London Free Press July 27, 1935, pg.15
Recalls Tasks Falling to Lot of the Pioneers
Mrs William Blatchford, of Prospect Hill, Reminisces on 89th Birthday
Household Labors Varied and Arduous
Made their own Clothing and Baked Bread without use of Stove
by Mrs Warner S. Hudson
In a little white cottage nestled among trees, beside the busy highway No. 7, which runs through Prospect Hill, lives a lady, who had just reached the age of 89 years and who in spite of this advanced age rises at six in the morning, and during the summer months goes out-doors into her garden, in which she takes a delight. Gladioli are her favorites and she has over 1,000 of them. The lady is Mrs William Blatchford, and she will sit and talk of the days now long gone.
When she was young she attended Holy Cross School at the corner of the 10th concession of Blanshard Township. She well remembers things that happened 70 years ago. Big boys and girls attended the school especially during the winter months. The school was of log, with benches at the sides for seats. Men teachers taught in those days, for the matter of discipline was no small item. Her first teacher was Mr Rynd, whose home was on the 10th of Blanshard. The subjects taught were, reading, writing, grammar, geography, and arithmetic. The writing taught far excelled that taught today. Slates were used almost entirely. The copy books were made by the pupils themselves from sheets of writing paper. The teacher wrote the copies at the top of their pages. Often so many attended that the older pupils helped teach the smaller pupils and the teacher or master kept the strictest order enforcing it by means of a hickory stick or rule.
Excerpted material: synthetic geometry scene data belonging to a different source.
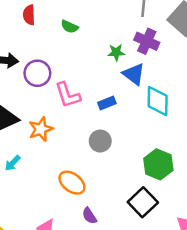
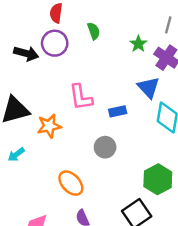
green semicircle: (70, 27) -> (94, 31), turned -144
green star: (116, 52) -> (138, 44), moved, turned 30
purple circle: (37, 73) -> (55, 43), moved

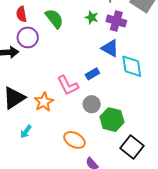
green semicircle: (94, 31) -> (54, 19), size x1.5
pink L-shape: (81, 97) -> (68, 85), moved
green hexagon: (158, 179) -> (112, 120), moved

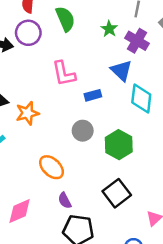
pink L-shape: (68, 85) -> (64, 74), moved
green hexagon: (112, 120) -> (119, 145), moved

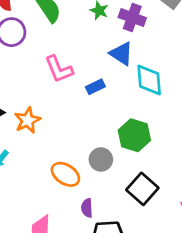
gray circle: (83, 131) -> (101, 159), moved
purple semicircle: (65, 200) -> (87, 208), turned 35

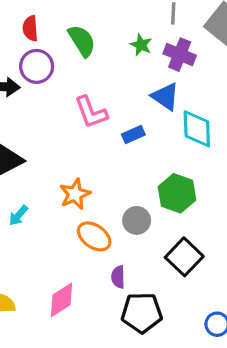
orange star: (28, 120) -> (75, 194), moved

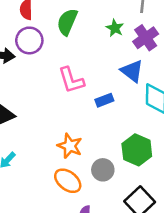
green semicircle: (82, 41) -> (67, 22), turned -128
purple cross: (180, 55) -> (146, 38), turned 30
orange star: (75, 194) -> (70, 146), moved, turned -30

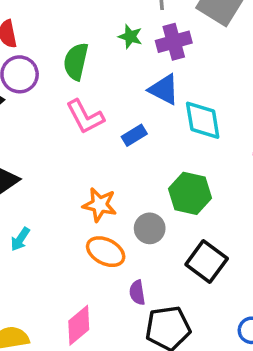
green semicircle: (67, 22) -> (76, 61), moved
purple cross: (146, 38) -> (174, 42), turned 30

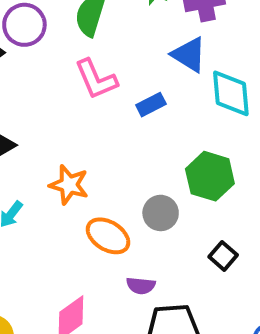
orange star: (100, 205) -> (69, 185), moved
black square: (207, 262) -> (223, 256), size x0.6
purple semicircle: (137, 292) -> (141, 286), turned -80

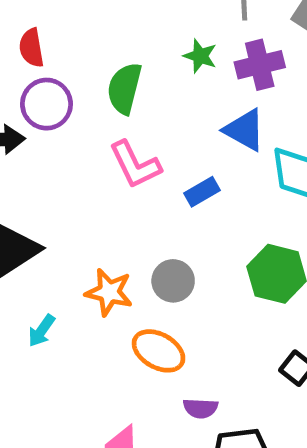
gray circle: (161, 213) -> (173, 281), moved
Mrs Blatchford's father, John Little, with his bride and a brother, Thomas Little, were the first settlers in these parts. They came out from Ireland, and settled in what is now know[n] as London Township. The first homes were pretty much alike, there being no nails or iron in the whole structure. Door hindges [sic], floor, and all were made with the axe.
When Mrs Little moved into her new home, there was no door on it, just a quilt hung over the opening, and she says at night the wolvs [sic] used to howl. It was with a feeling of relief that the door was securely hung and bolted.
There was no stove, just a big fireplace, with a big pole placed across it, and from this pole, pots were hung over the blazing fire. The bread was baked in a bake-kettle. Hot coals were raked out onto the hearth and the kettle containing the bread placed on it, and the coals again raked around it and here the bread was baked.
Her parents got a cow, after they had been here for a while, and she proved to be a real kicker. There was nothing to tie her legs with, so Mrs Little hunted through her possessions and found a silk scarf, which she used for this purpose.
The first Methodist minister was Mr Kershaw, and Mrs Blatchford can remember well hearing him coming through the woods on horseback, a saddle bag on each side of the horse. They could hear him away in the distance singing a favourite hymn. In the early days there were paring bees when huge quantities of apples were peeled and quartered, to be dried for winter. Wool bees were held when wool was picked to pieces ready to be spun. The wool was dyed. They did their own dyeing. Carpet rag bees were also common when fags were sewn together, ready to be woven into carpets. The neighbor women used to go to the tamarack swamp and gather gooseberries, wild raspberries and plums. These they preserved with maple sugar, and put away in stone jars.
Mrs Blatchford tells how her father made a broom. He went into the bush and cut down a hickory sapling. At night he would sit before the fireplace and peel it in strips about a foot, like the stands of a broom. Then he would turn its peeled parts down and tie it down with a string-like piece he would shave off. The long part or handle was whittled down with the axe and finished by using a draw knife.
Candles were made in molds of a dozen, wicks were bought and put in first then the melted tallow poured in and allowed to set.
In comparing the life of the woman of her early days with those of the present time, Mrs Blatchford says the women had to be always on the job of homekeeping. She clothed herself and her daughters as well as making nearly all the daily necessities and she worked long hours and endured hardships such as the women of today do not know.
Those were the days of butter making when the churn was a wooden barrel with a wooden pusher in it and many a youth hung on his girl was not afraid to show how strong he was by pushing the dasher up and down in a churn till the yellow butter appeared, or going to the well for water, the bucket for which was let down by a windlass, and as the long rope wound up by a crank the sparkling water was slowly drawn to the top.